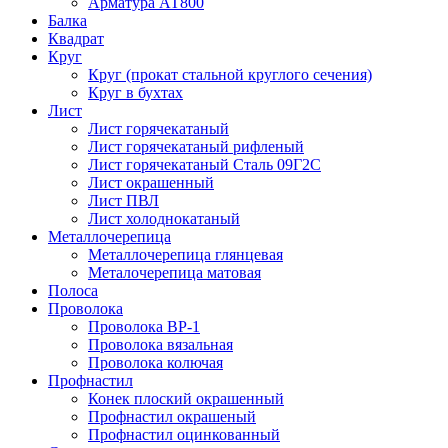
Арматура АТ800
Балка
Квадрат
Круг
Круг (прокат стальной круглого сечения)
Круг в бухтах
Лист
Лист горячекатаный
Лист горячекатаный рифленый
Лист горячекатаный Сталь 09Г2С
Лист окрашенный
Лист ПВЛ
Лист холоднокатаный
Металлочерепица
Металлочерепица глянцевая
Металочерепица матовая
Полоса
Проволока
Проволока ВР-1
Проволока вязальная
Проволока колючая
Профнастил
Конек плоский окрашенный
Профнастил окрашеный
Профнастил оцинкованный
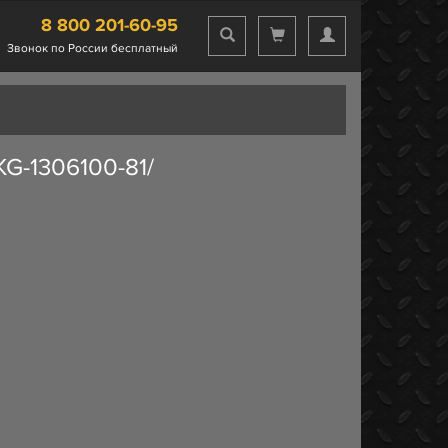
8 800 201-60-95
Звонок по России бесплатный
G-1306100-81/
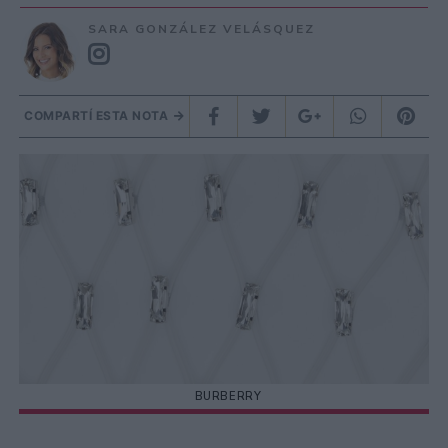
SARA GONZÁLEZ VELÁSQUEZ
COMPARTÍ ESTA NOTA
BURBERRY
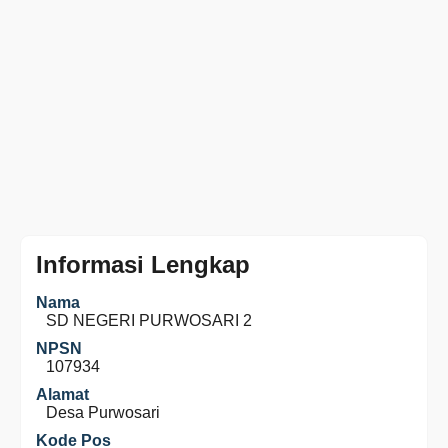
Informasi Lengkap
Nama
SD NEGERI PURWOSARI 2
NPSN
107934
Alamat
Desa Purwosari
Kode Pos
==
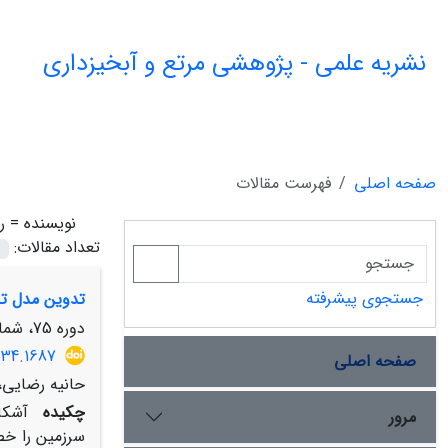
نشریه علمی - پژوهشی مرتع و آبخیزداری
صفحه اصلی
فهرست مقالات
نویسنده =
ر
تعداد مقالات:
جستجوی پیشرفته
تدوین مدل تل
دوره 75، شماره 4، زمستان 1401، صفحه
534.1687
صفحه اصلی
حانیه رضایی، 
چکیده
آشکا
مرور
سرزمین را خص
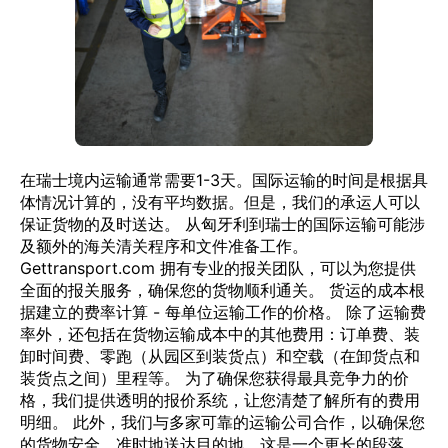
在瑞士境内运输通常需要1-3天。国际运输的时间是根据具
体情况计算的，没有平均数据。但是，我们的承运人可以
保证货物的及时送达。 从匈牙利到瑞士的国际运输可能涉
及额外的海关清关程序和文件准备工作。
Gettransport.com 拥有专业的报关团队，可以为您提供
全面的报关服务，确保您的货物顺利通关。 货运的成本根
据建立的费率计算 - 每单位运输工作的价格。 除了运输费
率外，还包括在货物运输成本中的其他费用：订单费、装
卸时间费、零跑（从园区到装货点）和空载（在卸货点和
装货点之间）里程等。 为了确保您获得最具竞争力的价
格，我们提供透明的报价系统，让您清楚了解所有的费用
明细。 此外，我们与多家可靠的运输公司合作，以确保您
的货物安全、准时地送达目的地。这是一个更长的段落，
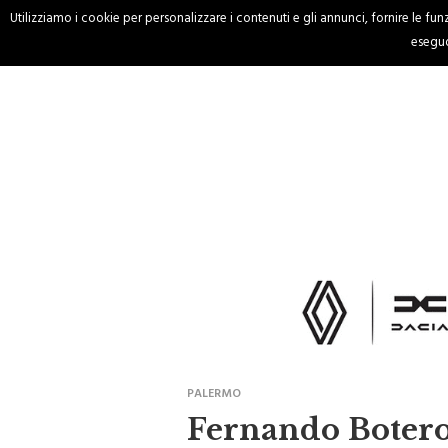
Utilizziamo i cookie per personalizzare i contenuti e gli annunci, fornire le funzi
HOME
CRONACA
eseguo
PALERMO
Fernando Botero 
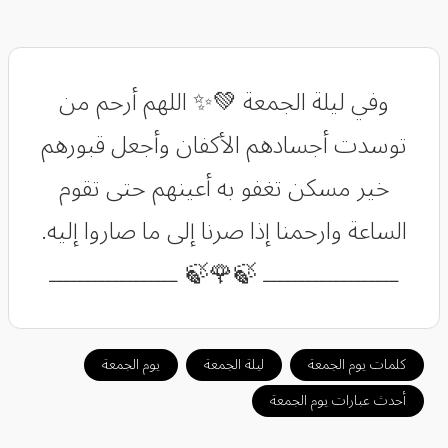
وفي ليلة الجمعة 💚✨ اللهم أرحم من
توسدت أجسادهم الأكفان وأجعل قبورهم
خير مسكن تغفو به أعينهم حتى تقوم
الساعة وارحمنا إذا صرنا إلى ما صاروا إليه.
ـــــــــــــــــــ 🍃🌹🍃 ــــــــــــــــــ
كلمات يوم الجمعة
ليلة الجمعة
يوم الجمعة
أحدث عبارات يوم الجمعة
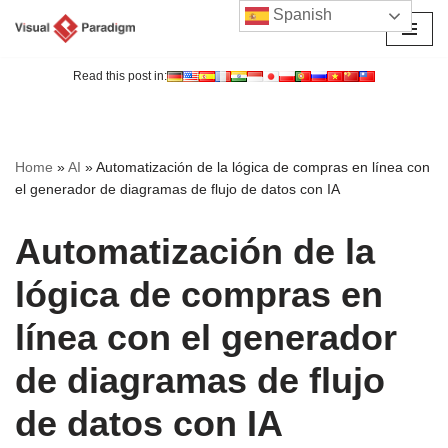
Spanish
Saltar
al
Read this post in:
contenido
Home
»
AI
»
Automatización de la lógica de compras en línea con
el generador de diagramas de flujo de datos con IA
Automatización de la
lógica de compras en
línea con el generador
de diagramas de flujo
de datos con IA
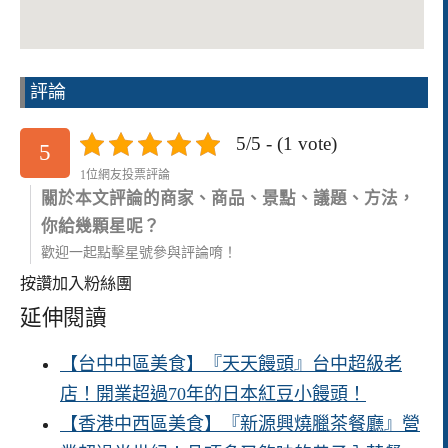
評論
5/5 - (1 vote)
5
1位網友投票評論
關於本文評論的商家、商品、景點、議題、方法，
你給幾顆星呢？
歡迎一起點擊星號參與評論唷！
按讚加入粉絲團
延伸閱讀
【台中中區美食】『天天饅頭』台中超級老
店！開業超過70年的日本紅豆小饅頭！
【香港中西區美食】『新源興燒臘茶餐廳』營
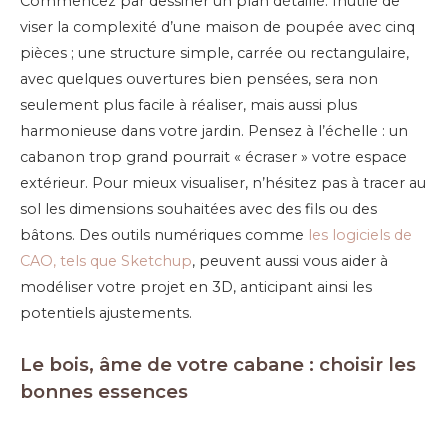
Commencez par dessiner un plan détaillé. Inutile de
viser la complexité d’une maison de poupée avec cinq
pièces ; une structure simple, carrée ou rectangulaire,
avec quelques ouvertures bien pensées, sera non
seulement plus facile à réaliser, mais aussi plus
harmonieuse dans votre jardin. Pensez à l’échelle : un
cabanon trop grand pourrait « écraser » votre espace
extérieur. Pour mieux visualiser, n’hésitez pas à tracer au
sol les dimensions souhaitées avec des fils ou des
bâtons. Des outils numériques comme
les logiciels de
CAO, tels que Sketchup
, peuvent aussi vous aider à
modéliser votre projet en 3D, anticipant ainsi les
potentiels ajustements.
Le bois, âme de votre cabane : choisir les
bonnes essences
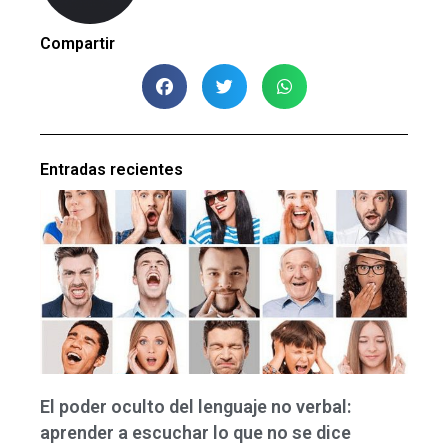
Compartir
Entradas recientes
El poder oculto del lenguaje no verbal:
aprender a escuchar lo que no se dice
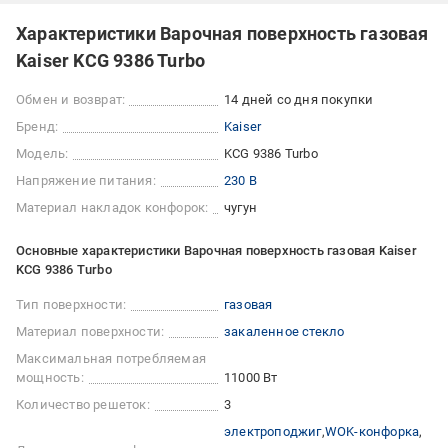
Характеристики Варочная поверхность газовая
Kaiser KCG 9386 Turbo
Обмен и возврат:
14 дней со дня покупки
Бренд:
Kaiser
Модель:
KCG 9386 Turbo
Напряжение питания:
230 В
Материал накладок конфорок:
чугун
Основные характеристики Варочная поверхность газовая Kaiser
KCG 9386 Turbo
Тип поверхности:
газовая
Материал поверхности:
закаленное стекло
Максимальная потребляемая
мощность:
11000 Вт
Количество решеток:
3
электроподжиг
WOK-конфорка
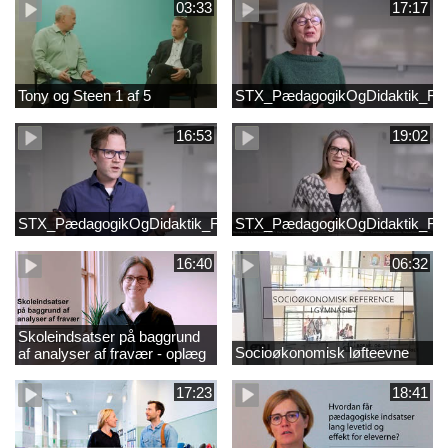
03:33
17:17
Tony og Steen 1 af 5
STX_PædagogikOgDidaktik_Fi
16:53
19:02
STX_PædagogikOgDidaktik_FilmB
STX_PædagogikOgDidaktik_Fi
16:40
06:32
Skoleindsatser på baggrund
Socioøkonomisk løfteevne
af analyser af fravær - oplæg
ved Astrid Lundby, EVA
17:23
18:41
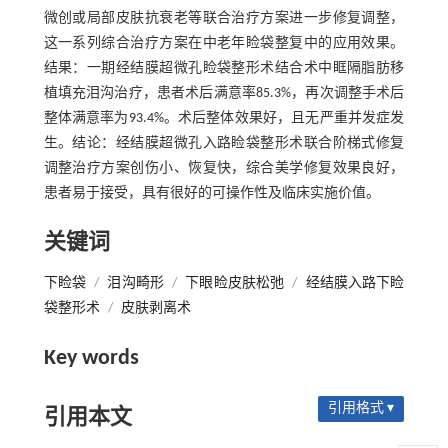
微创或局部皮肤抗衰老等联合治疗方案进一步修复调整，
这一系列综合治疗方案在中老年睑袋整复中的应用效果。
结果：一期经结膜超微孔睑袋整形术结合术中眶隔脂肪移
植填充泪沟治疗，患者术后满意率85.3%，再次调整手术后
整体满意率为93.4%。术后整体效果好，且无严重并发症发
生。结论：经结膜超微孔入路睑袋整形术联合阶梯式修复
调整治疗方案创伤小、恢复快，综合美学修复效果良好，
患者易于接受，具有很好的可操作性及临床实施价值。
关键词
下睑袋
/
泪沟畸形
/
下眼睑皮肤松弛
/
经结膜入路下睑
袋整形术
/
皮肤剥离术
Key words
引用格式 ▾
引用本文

__Work item__.
Filter the material above down to the lines that hold the word "diagramas".

__Response to this task__.
el generador de diagramas de flujo de datos con IA
de diagramas de flujo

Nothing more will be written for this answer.